Salah satu pihak yang menyoroti kasus ini adalah Gerakan Aktivis Kota (GASTA). Koordinator GASTA, Isra Fu’addi, mempertanyakan kelanjutan proses hukum terhadap sembilan tersangka lainnya yang belum disidangkan.
“Kami mempertanyakan status sembilan tersangka lainnya. Mengapa hanya dua orang yang berkasnya diterima kejaksaan dan telah diproses di pengadilan?” ujar Isra, Kamis (27/2/2025).
Menurut Isra, berdasarkan hasil penelusuran ke penyidik Polda Aceh, berkas perkara sembilan tersangka lainnya telah empat kali diserahkan ke kejaksaan, namun selalu dikembalikan dengan status P-19 untuk perbaikan.

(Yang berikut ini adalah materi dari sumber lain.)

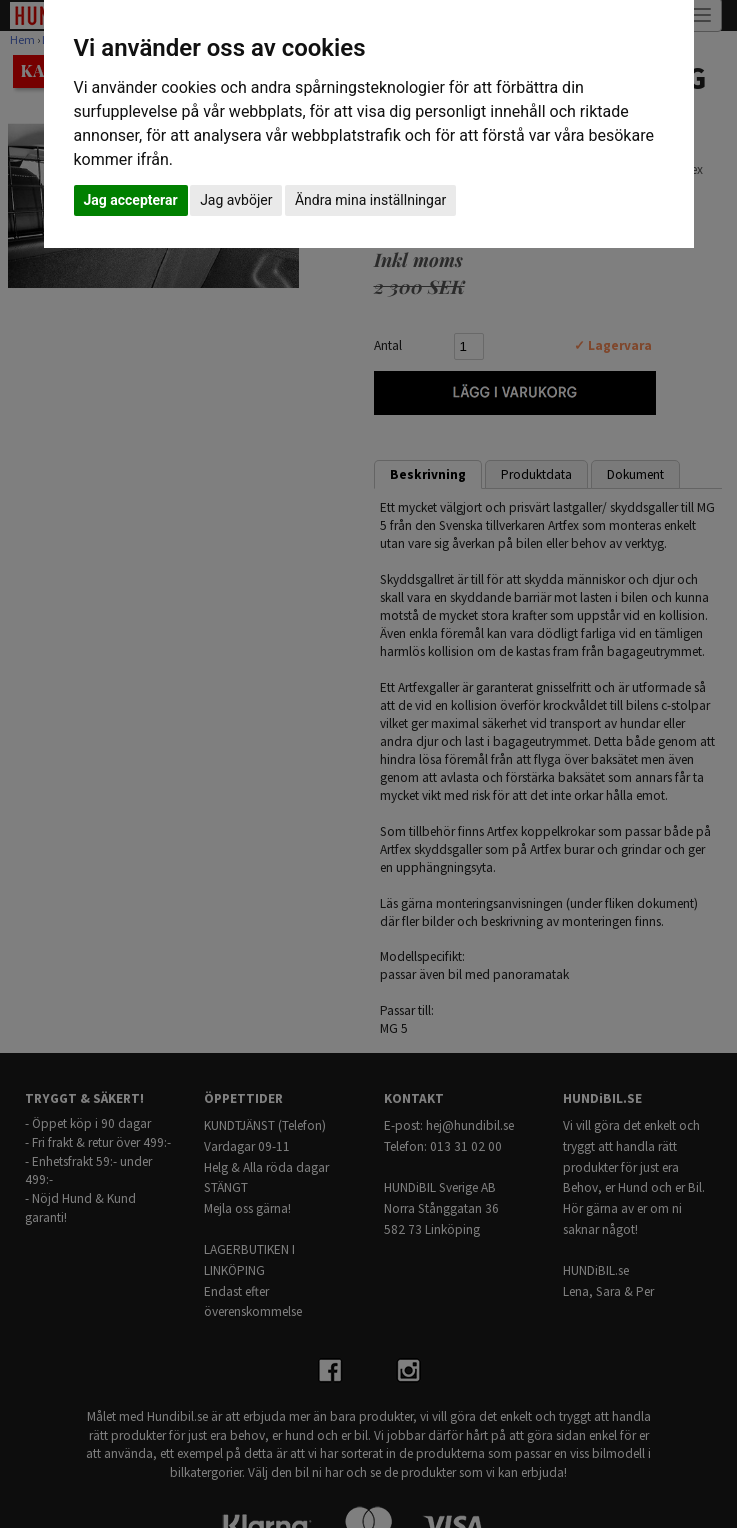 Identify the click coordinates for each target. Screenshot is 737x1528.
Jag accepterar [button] (131, 200)
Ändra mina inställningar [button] (370, 200)
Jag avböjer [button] (236, 200)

“Kami mendesak Kejati Aceh untuk memerintahkan penyidik Polda Aceh agar segera melimpahkan kembali berkas perkara sembilan tersangka lainnya. Mereka memiliki peran yang sama, dan hal itu terbukti dalam persidangan dua tersangka sebelumnya. Jangan bermain-main dengan kasus ini, karena telah merugikan ratusan mahasiswa Aceh. Kami akan terus mengawal kasus ini,” tegasnya.
Sebelumnya, Jaksa Penuntut Umum (JPU) menjatuhkan tuntutan berbeda terhadap dua terdakwa dalam kasus korupsi beasiswa ini. Terdakwa Dedy Safrizal dituntut pidana penjara selama tujuh tahun enam bulan, dengan denda Rp300 juta subsider tiga bulan kurungan. Selain itu, Dedy juga diwajibkan membayar uang pengganti sebesar Rp2,4 miliar subsider empat tahun penjara.
Sementara itu, terdakwa Suhaimi dituntut pidana penjara selama empat tahun enam bulan, dengan denda Rp300 juta subsider tiga bulan kurungan. Ia juga dibebankan membayar uang pengganti sebesar Rp31 juta subsider dua tahun enam bulan penjara.
Perbuatan kedua terdakwa terbukti melanggar Pasal 2 ayat (1) jo Pasal 18 Undang-Undang Nomor 31 Tahun 1999 yang telah diubah menjadi Undang-Undang Nomor 20 Tahun 2001 tentang Pemberantasan Tindak Pidana Korupsi jo Pasal 55 Ayat (1) ke-1 KUHP.